Silence stretches, marked by the beating of Zane’s heart and my own painful breaths.
“I’m not sorry,” he finally whispers. “He deserved worse.”
Maybe. What it means is that I can’t hate him. Not for being a coward. Not for freaking out and running when I was brought out of the water, unconscious. I don’t hate him, but I can live with his death.
“I won’t let you fall again,” Zane says quietly, his voice rumbling in his chest.
He’ll fight the monsters. He’ll wrap his magical dragons around me to keep me safe. “I know you won’t.”
“I’ll give you wings.” He strokes my back, along the bumps of my spine, and I wonder if he feels the surgical scar under the colors of my tattoo from fixing my broken discs. “I’ll help you fly.”
“And you’ll fly with me,” I whisper, warm and content and comfortable on his chest.
“Maybe.” There’s an odd note in his voice, a catch.
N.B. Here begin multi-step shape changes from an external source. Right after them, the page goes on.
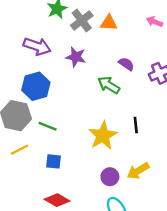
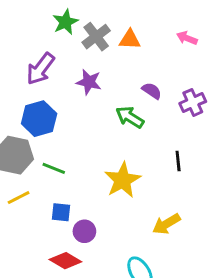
purple arrow: (37, 46) -> (41, 69), turned 108
black line: (136, 125) -> (178, 161), moved
purple circle: (110, 177) -> (84, 231), moved

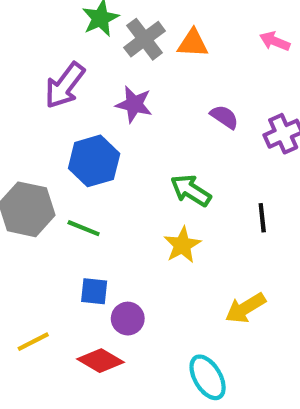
green arrow: (130, 117) -> (191, 190), moved
blue hexagon: (39, 119) -> (94, 161), moved
yellow star: (122, 180) -> (182, 245), size x0.7
yellow line: (19, 198) -> (33, 342), moved

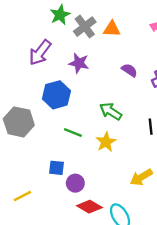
green line: (84, 228) -> (73, 133), moved
red diamond: (100, 361) -> (89, 207), moved

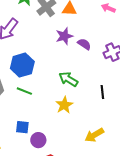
purple star: (79, 63) -> (64, 36), moved, turned -30
green line: (73, 133) -> (24, 91), moved

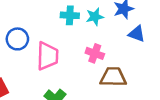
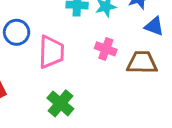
brown trapezoid: (113, 77) -> (142, 63), moved

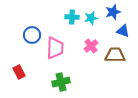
pink cross: (106, 49) -> (91, 46), turned 32
green cross: (60, 103) -> (61, 82), turned 36

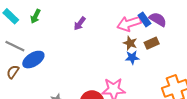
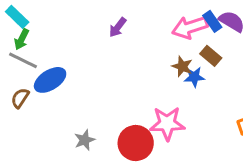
green arrow: (35, 16) -> (22, 39), moved
brown star: (130, 43) -> (182, 66), moved
brown rectangle: (152, 43) -> (211, 56), moved, turned 64

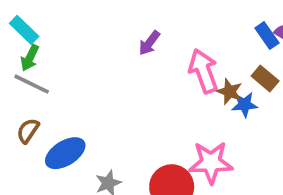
pink arrow: (190, 27) -> (203, 71), moved, turned 88
blue ellipse: (50, 80) -> (65, 153), moved

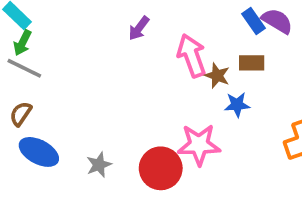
brown rectangle: (265, 78) -> (252, 63), turned -40
blue star: (245, 105) -> (237, 105), moved
blue ellipse: (65, 153) -> (39, 152), moved, turned 60

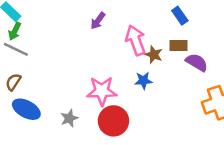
purple semicircle: (277, 21) -> (197, 62), moved
blue star: (237, 105) -> (143, 81), moved
pink star: (199, 145) -> (102, 91), moved

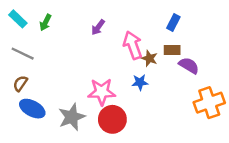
blue rectangle: (180, 16) -> (173, 22), turned 63
green arrow: (15, 31) -> (45, 22), moved
gray star: (69, 118) -> (72, 117), size x1.6

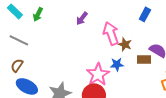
brown rectangle: (172, 50) -> (144, 59), moved
pink star: (102, 92) -> (98, 74), moved, turned -30

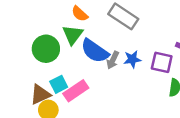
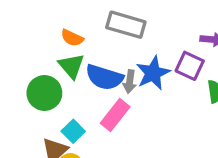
blue star: (132, 59) -> (153, 73), size x1.5
purple square: (162, 62) -> (190, 66), turned 30
pink rectangle: (76, 91) -> (115, 115), moved

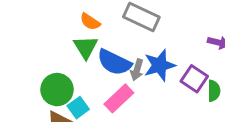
purple square: (190, 66) -> (194, 79), moved
green circle: (44, 93) -> (57, 90), moved

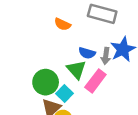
green triangle: (86, 47) -> (76, 70), moved
blue semicircle: (114, 62) -> (87, 53), size x0.6

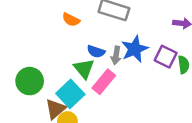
green circle: (46, 82) -> (30, 81), moved
cyan square: (65, 93) -> (70, 94), size x1.5

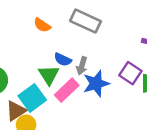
blue star: (135, 49) -> (96, 84), moved

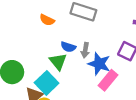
blue star: (96, 84) -> (99, 64), turned -30
pink rectangle: (67, 90) -> (108, 80), moved

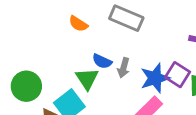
blue star: (99, 64) -> (155, 78), moved, turned 30

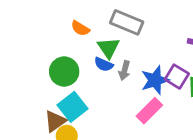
green triangle: (87, 79) -> (108, 48), moved
green circle: (26, 86) -> (64, 72), moved

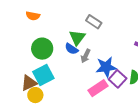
gray rectangle: (127, 22) -> (94, 22), size x0.7
orange semicircle: (80, 28) -> (33, 16), moved, turned -32
purple square: (177, 77) -> (118, 79), moved

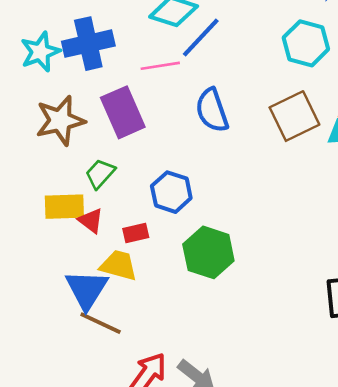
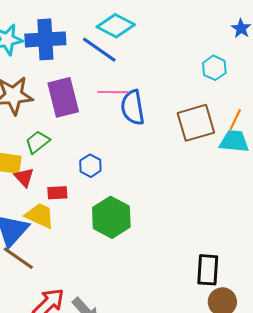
blue line: (201, 37) -> (99, 50), moved, turned 72
cyan hexagon: (306, 43) -> (214, 68), size x0.7
pink line: (160, 66) -> (113, 92), moved
blue hexagon: (171, 192) -> (90, 166), size x0.7

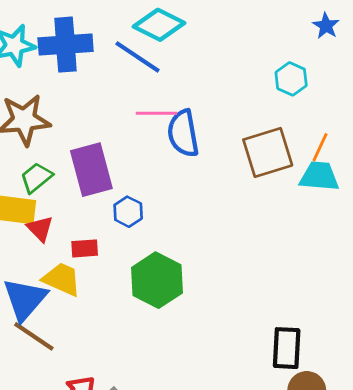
purple rectangle: (63, 97) -> (91, 170), moved
green trapezoid: (37, 142) -> (36, 178), moved

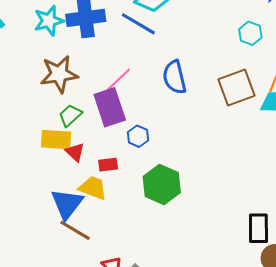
pink line: (157, 113) -> (119, 80), moved, turned -40

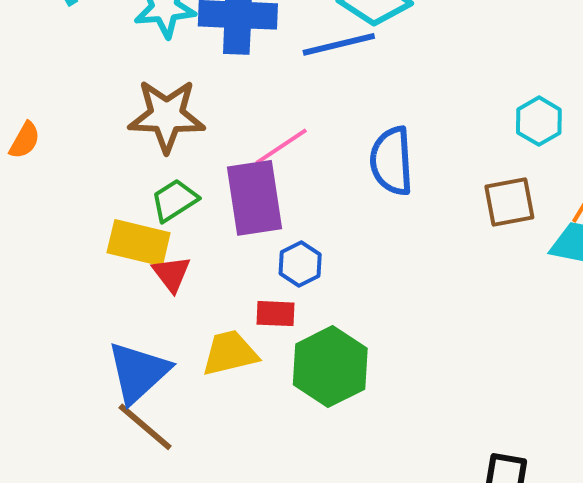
blue line: (138, 24) -> (339, 44), turned -54
cyan hexagon: (250, 33) -> (539, 121), moved
brown square: (237, 88) -> (509, 202), size x0.7
red rectangle: (108, 165) -> (275, 314), moved
yellow trapezoid: (93, 188) -> (230, 353), moved, turned -44

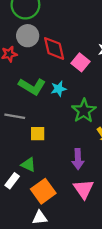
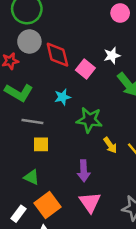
green L-shape: (32, 86) -> (19, 92), moved
green star: (84, 111) -> (89, 120), turned -30
gray line: (15, 116) -> (32, 121), moved
white rectangle: (12, 181) -> (19, 214), moved

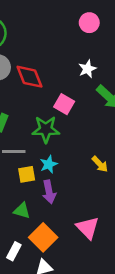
pink square: (85, 69) -> (64, 104), moved
cyan star: (63, 97) -> (49, 164), moved
green star: (89, 120) -> (46, 129), moved
purple arrow: (84, 171) -> (49, 192), moved

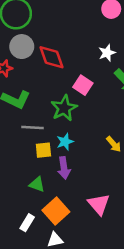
green star: (46, 129) -> (64, 108), turned -30

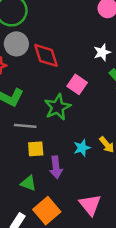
cyan star: (65, 142) -> (82, 148), moved

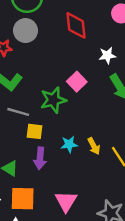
red diamond: (46, 55) -> (76, 25), moved
yellow square: (36, 149) -> (34, 131), moved
orange square: (47, 211) -> (23, 199), turned 30

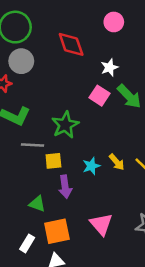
pink square: (77, 82) -> (100, 96), moved

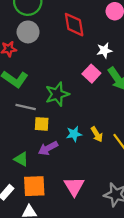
purple arrow: (65, 187) -> (48, 148), turned 60

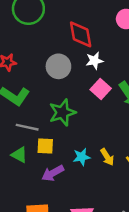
gray circle: (28, 32) -> (58, 66), moved
white star: (104, 50) -> (95, 61), moved
green triangle: (21, 159) -> (19, 155), moved

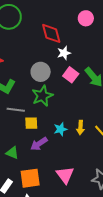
gray circle: (58, 66) -> (41, 72), moved
green triangle: (19, 155) -> (12, 153), moved
yellow arrow: (107, 157) -> (80, 128), turned 40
Somehow I don’t think he’s talking about flying anymore. I look up into his beautiful eyes, and I see the ghost of a doubt.
“No,” I say and reach up to touch his face. “No maybes. I’m with you. This is for sure.”
And that’s a promise I’ll work on making him believe every day of my life.
A month later
Dakota
Rafe accompanies the last notes of the song with a wicked drumroll, and even that is soon drowned in the applause of the small crowd gathered in Halo. The bar is dimly lit as always, but that doesn’t deter me from scanning the sea of faces for my friends as I let go of the mike and struggle to catch my breath.